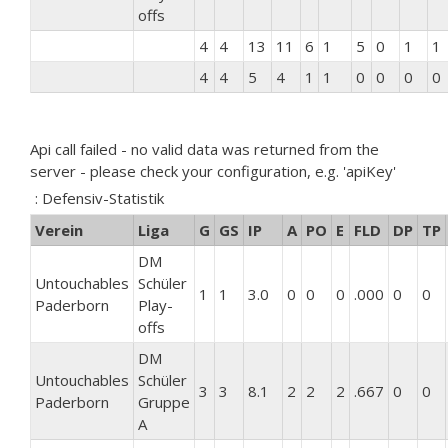
offs
4
4
13
11
6
1
5
0
1
1
4
4
5
4
1
1
0
0
0
0
Api call failed - no valid data was returned from the
server - please check your configuration, e.g. 'apiKey'
: Defensiv-Statistik
Verein
Liga
G
GS
IP
A
PO
E
FLD
DP
TP
DM
Untouchables
Schüler
1
1
3.0
0
0
0
.000
0
0
Paderborn
Play-
offs
DM
Untouchables
Schüler
3
3
8.1
2
2
2
.667
0
0
Paderborn
Gruppe
A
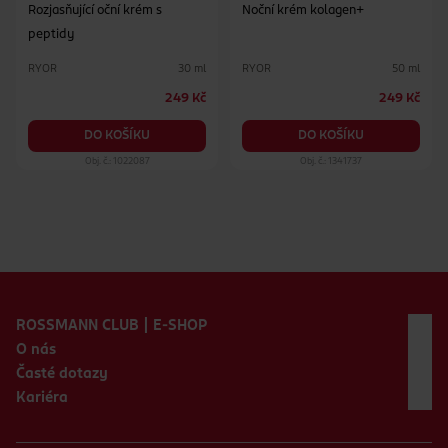
Rozjasňující oční krém s
Noční krém kolagen+
peptidy
RYOR
RYOR
30 ml
50 ml
249 Kč
249 Kč
DO KOŠÍKU
DO KOŠÍKU
Obj. č.: 1022087
Obj. č.: 1341737
Zápatí webu
ROSSMANN CLUB | E-SHOP
O nás
Časté dotazy
Kariéra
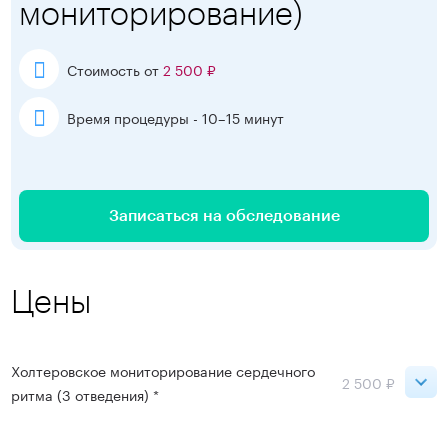
мониторирование)
Стоимость от
2 500 ₽
Время процедуры - 10–15 минут
Записаться на обследование
Цены
Холтеровское мониторирование сердечного
2 500 ₽
ритма (3 отведения) *
Ладожская
2 500 ₽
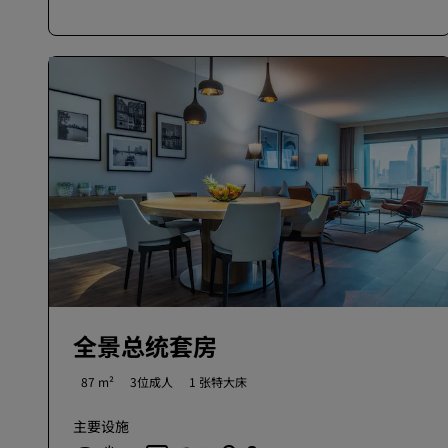
全景总统套房
87 m²
3位成人
1 张特大床
主要设施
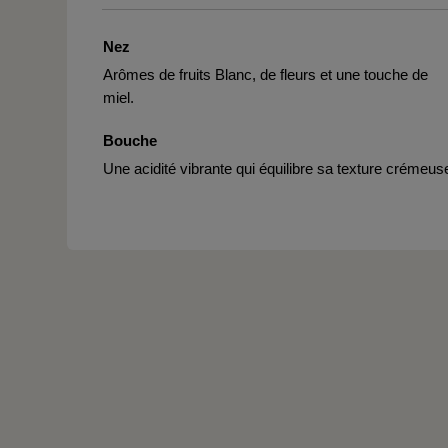
Nez
Arômes de fruits Blanc, de fleurs et une touche de
miel.
Bouche
Une acidité vibrante qui équilibre sa texture crémeus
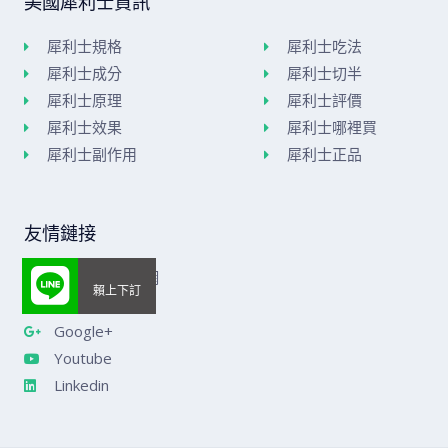
美國犀利士資訊
犀利士規格
犀利士吃法
犀利士成分
犀利士切半
犀利士原理
犀利士評價
犀利士效果
犀利士哪裡買
犀利士副作用
犀利士正品
友情鏈接
美國威而鋼官網
樂威莊官網
Google+
Youtube
Linkedin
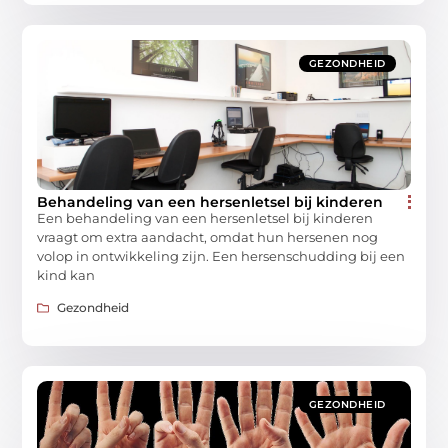
GEZONDHEID
Behandeling van een hersenletsel bij kinderen
Een behandeling van een hersenletsel bij kinderen
vraagt om extra aandacht, omdat hun hersenen nog
volop in ontwikkeling zijn. Een hersenschudding bij een
kind kan
Gezondheid
GEZONDHEID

_Exercise prompt:_
Report how many lines of the entries hold the string "hersenletsel". Provide the number alone.

_Response:_
2